Conditions That Affect the Tongue
Since the foliate papillae live on the sides of the tongue, they can become injured relatively easily. According to Stanford Children's Health, the mouth has a rich blood supply, which means tongue injuries may bleed a lot. Some people may accidentally bite down on the sides of their tongues while they're eating. Other people may hurt their tongues while playing contact sports.

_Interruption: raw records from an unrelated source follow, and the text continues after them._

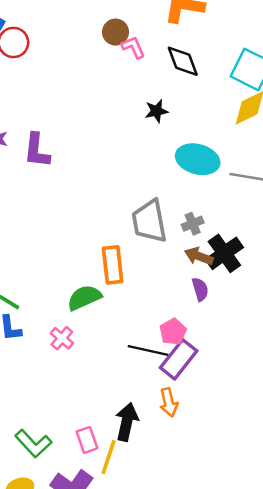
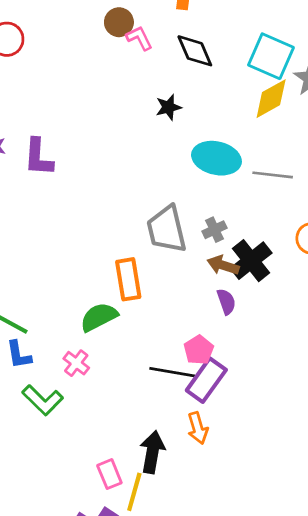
green L-shape: (33, 444) -> (43, 400), moved

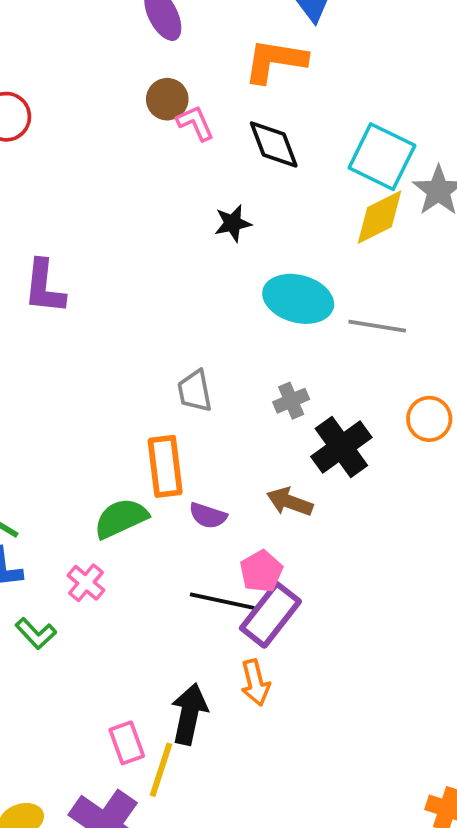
gray trapezoid: (167, 229) -> (195, 391), moved, size x0.6
brown arrow: (223, 265) -> (290, 502), moved
purple semicircle: (226, 302) -> (208, 516), moved, turned 125
green L-shape: (43, 400) -> (36, 633), size x0.7

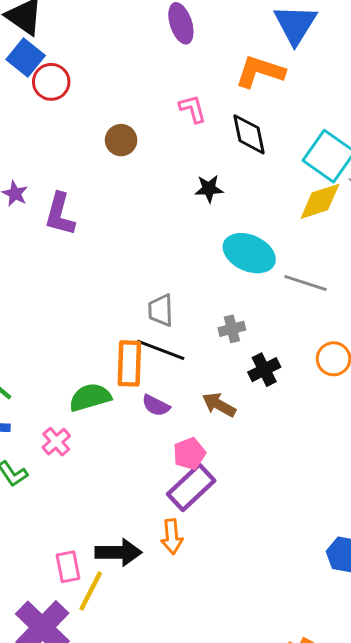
brown circle: (167, 99) -> (121, 140), moved
black cross: (341, 447) -> (264, 370), size x0.7
black line: (222, 601) -> (161, 350), moved
black arrow: (189, 714) -> (118, 552), turned 69

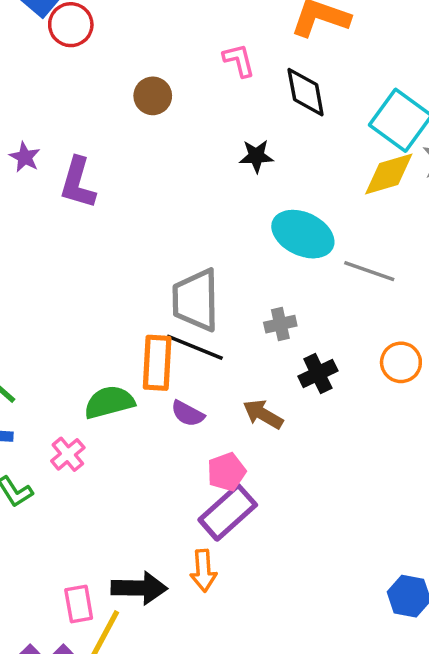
gray trapezoid: (161, 310) -> (196, 300), size x1.6

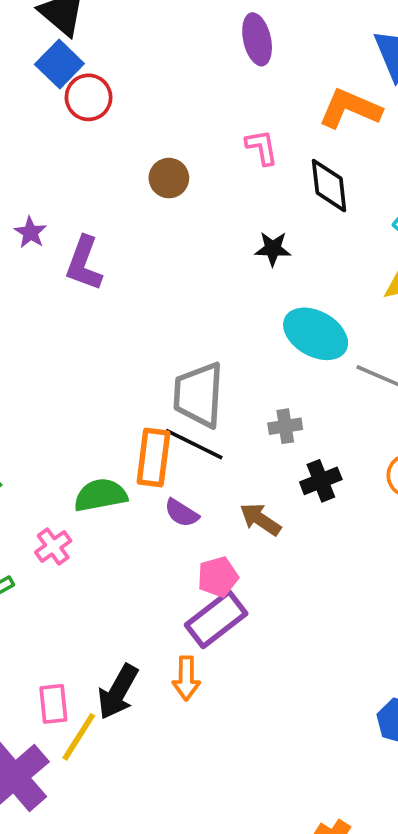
black arrow: (139, 588) -> (118, 692), turned 114

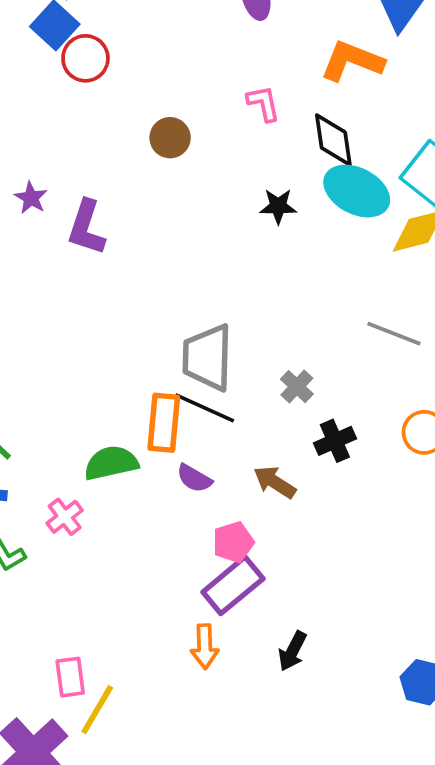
cyan ellipse: (316, 334) -> (357, 191), moved
gray cross: (285, 426) -> (297, 387), turned -36
black arrow: (118, 692) -> (293, 651), moved, size x0.7

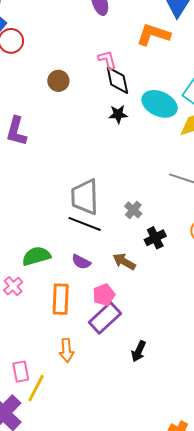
black diamond: (333, 140) -> (117, 80), moved
orange rectangle: (164, 423) -> (61, 299), moved
orange arrow: (205, 647) -> (67, 350), moved

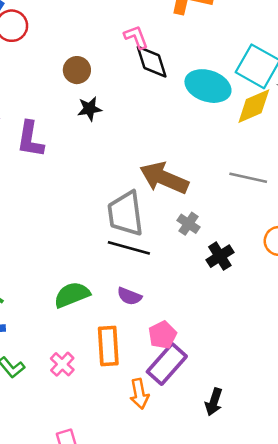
black star: (118, 114) -> (90, 109), moved
brown arrow: (124, 262) -> (164, 178), moved, size x1.6
pink cross: (13, 286) -> (62, 364), moved
orange arrow: (67, 350) -> (139, 394), moved

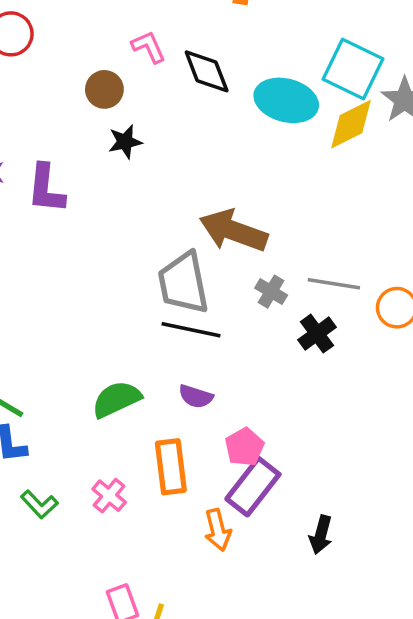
pink L-shape: (136, 37) -> (149, 47), moved
gray line: (248, 178) -> (334, 284), moved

Hot foods or drinks like pizza or coffee can also burn these papillae. Tongue burns will heal over time, and sipping cold water can help ease the pain in the meantime. If it feels like you've burned off your taste buds, rest assured that taste buds regenerate. In fact, it's natural for your taste buds to regrow, as the sensory cells in taste buds renew every week.
Another condition that may affect your papillae, including the foliate papillae, is black hairy tongue. Black hairy tongue looks just like the name suggests. Black hairy tongue occurs when the papillae are longer than usual, so they catch food debris, bacteria, and dead skin cells. While the condition is not harmful to your health, it is unsightly and may cause bad breath and alter your sense of taste.
Oral cancer can also develop near these papillae, and it may be challenging to detect due to the folds of tissue in the area. Cedars Sinai explains this may come in the form of a lump on the side of your tongue. Your dental professional can examine the papillae and the rest of the tongue during a thorough oral cancer screening.